I have also been drawn to the idea of corporations watching corporate responses to both the Covid-19 crisis and the Black Lives Matter/Defund the Police movement. Here too, corporations follow profit and branding by spending money on commercials advertising their “care” for us, their customers, and of course announcing their generous gifts to charity, while they force underpaid workers to continue to come to work in unsafe conditions and support the structures of the carceral and racist state. That many people find this persuasive is clear from the number of people who will comment that looting voids the morality of the protests. The property of Target or Walmart is more valuable than human lives.
However, my own response to the word corporate is not entirely negative. I first fell in love with history studying the Puritans. The project of the Puritans was, in fact, to form a corporation. They meant this not in the sense that we are most familiar with now ,“formed into an association and endowed by law with the rights and liabilities of an individual,” but in the older sense of the word. Corporate is drawn from the Latin for body, and refers to the forming of many individuals into a whole. In Corinthians 12 (a passage that was in the lectionary a few weeks ago, not coincidentally to my musings), St. Paul explains:
12:4 Now there are varieties of gifts, but the same Spirit; 12:5 and there are varieties of services, but the same Lord; 12:6 and there are varieties of activities, but it is the same God who activates all of them in everyone. 12:7 To each is given the manifestation of the Spirit for the common good. 12:8 To one is given through the Spirit the utterance of wisdom, and to another the utterance of knowledge according to the same Spirit, 12:9 to another faith by the same Spirit, to another gifts of healing by the one Spirit, 12:10 to another the working of miracles, to another prophecy, to another the discernment of spirits, to another various kinds of tongues, to another the interpretation of tongues. 12:11 All these are activated by one and the same Spirit, who allots to each one individually just as the Spirit chooses. 12:12 For just as the body is one and has many members, and all the members of the body, though many, are one body, so it is with Christ. 12:13 For in the one Spirit we were all baptized into one body–Jews or Greeks, slaves or free–and we were all made to drink of one Spirit.

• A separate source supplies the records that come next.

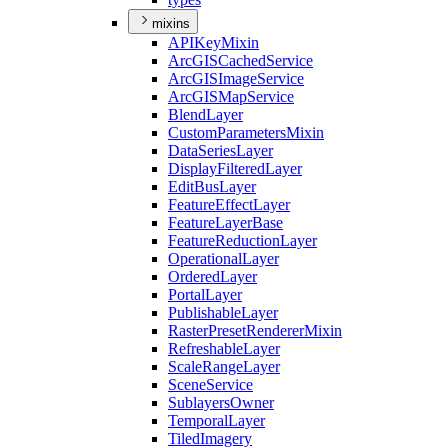
mixins
API
Key
Mixin
ArcGIS
Cached
Service
ArcGIS
Image
Service
ArcGIS
Map
Service
Blend
Layer
Custom
Parameters
Mixin
Data
Series
Layer
Display
Filtered
Layer
Edit
Bus
Layer
Feature
Effect
Layer
Feature
Layer
Base
Feature
Reduction
Layer
Operational
Layer
Ordered
Layer
Portal
Layer
Publishable
Layer
Raster
Preset
Renderer
Mixin
Refreshable
Layer
Scale
Range
Layer
Scene
Service
Sublayers
Owner
Temporal
Layer
Tiled
Imagery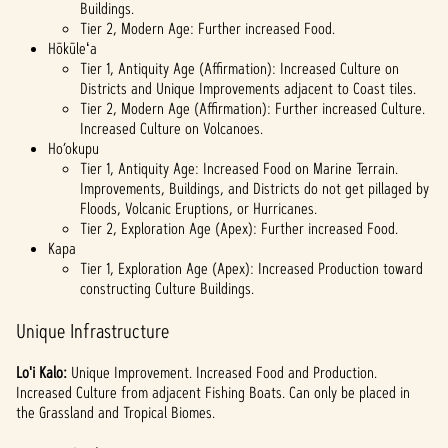
Buildings.
Tier 2, Modern Age: Further increased Food.
Hōkūleʻa
Tier 1, Antiquity Age (Affirmation): Increased Culture on
Districts and Unique Improvements adjacent to Coast tiles.
Tier 2, Modern Age (Affirmation): Further increased Culture.
Increased Culture on Volcanoes.
Ho’okupu
Tier 1, Antiquity Age: Increased Food on Marine Terrain.
Improvements, Buildings, and Districts do not get pillaged by
Floods, Volcanic Eruptions, or Hurricanes.
Tier 2, Exploration Age (Apex): Further increased Food.
Kapa
Tier 1, Exploration Age (Apex): Increased Production toward
constructing Culture Buildings.
Unique Infrastructure
Lo'i Kalo:
Unique
Improvement. Increased Food and Production.
Increased Culture from adjacent Fishing Boats. Can only be placed in
the Grassland and Tropical Biomes.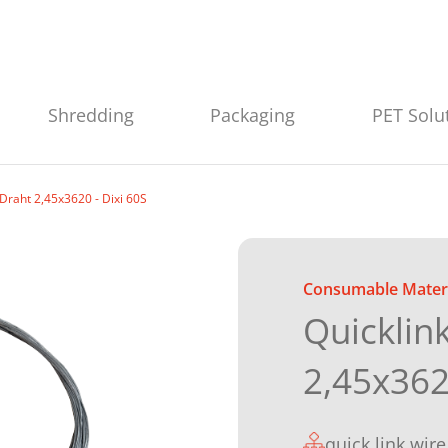
Shredding
Packaging
PET Solu
-Draht 2,45x3620 - Dixi 60S
Consumable Materi
Quicklin
2,45x362
quick link wire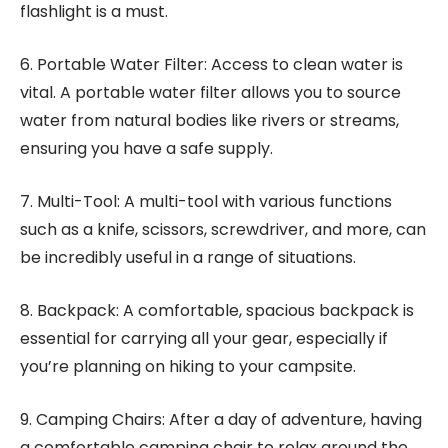
flashlight is a must.
6. Portable Water Filter: Access to clean water is
vital. A portable water filter allows you to source
water from natural bodies like rivers or streams,
ensuring you have a safe supply.
7. Multi-Tool: A multi-tool with various functions
such as a knife, scissors, screwdriver, and more, can
be incredibly useful in a range of situations.
8. Backpack: A comfortable, spacious backpack is
essential for carrying all your gear, especially if
you’re planning on hiking to your campsite.
9. Camping Chairs: After a day of adventure, having
a comfortable camping chair to relax around the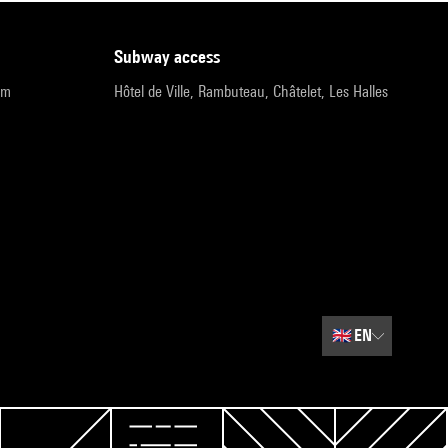
subway access
pm
Hôtel de Ville, Rambuteau, Châtelet, Les Halles
🇬🇧
EN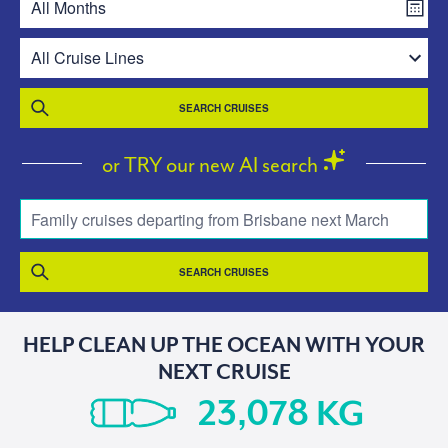
SEARCH CRUISES
or TRY our new AI search
Family cruises departing from Brisbane next March
SEARCH CRUISES
HELP CLEAN UP THE OCEAN WITH YOUR
NEXT CRUISE
KG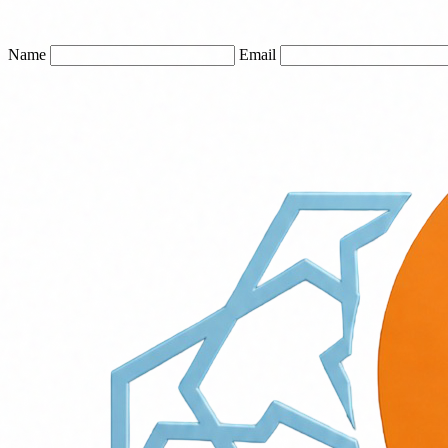
Name
Email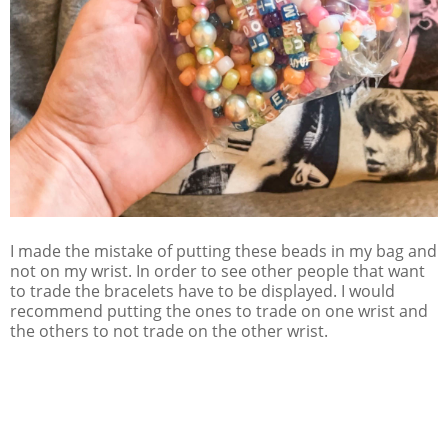
I made the mistake of putting these beads in my bag and
not on my wrist. In order to see other people that want
to trade the bracelets have to be displayed. I would
recommend putting the ones to trade on one wrist and
the others to not trade on the other wrist.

In other words, as interpreted by most Christians and certainly the Puritans, all believers are part of the corporate Body of Christ. They are members (arms, hands, fingers), of one whole organism. In this sense, the Puritans were attempting to form a corporation, a whole Body, of true believers.
Of course, as Max Weber posited and many others have expounded upon, the fact that the Puritan experiment coincided with the rise of what would become corporate capitalism is no coincidence. Indeed the word itself transformed into its more modern meaning in the early 17th century, just as Winthrop was declaring the City Upon a Hill.
Winthrop’s sermon “A Model of Christian Charity” very clearly hews to the older meaning of corporate, as he explains that God has put people into different stations in life and given them different abilities so that they must be unable to function alone, and must have need of each other and be knit together into a body. The ligaments of this body are love. However, the line that is circled and bracketed and underlined in my well-worn copy of The American Intellectual Tradition is the following:
“Thirdly, the end is to improve our lives to do more service to the Lord; the comfort and increase of the body of Christ, whereof we are members, that ourselves and posterity may be the better preserved from the common corruptions of this evil world, to serve the Lord and work out our salvation under the power and purity of his holy ordinances.”
In my annotations, I have two dark slashes between the phrase “to improve our lives” and “to do more service to the Lord”. Winthrop does not see the contradiction. He should know better, “comfort” is not a word usually associated with the literal body of Christ, “suffered, died, and was buried” come more quickly to mind.
It is this conflation, between the two sense of corporate, between a holy body made to serve and a legal entity created for profit, that doomed the Puritan experiment. It also set us on the course that led to the rise of corporate capitalism as a quasi-religion, as central to America as “Liberty”. Still, I cling to the beauty of the original idea, the comprehensiveness of Winthrop’s metaphor. Though individuals and groups are not fungible, not the same, the whole body risks death if we allow the mutilation of a limb. While being different, we are one.
So, I suppose this is a panegyric, as we work to create a history curriculum that is anti-racist, in favor of continuing to teach the Puritans and, while acknowledging the ways in which they enacted a genocidal plan against the Native Americans, leaving a little space for them and for what could have been. What has been done can be done again, done over. If now we are subsumed in a world in which legally “corporations are people,” we can return to a world in which people again will themselves to be one corporate body.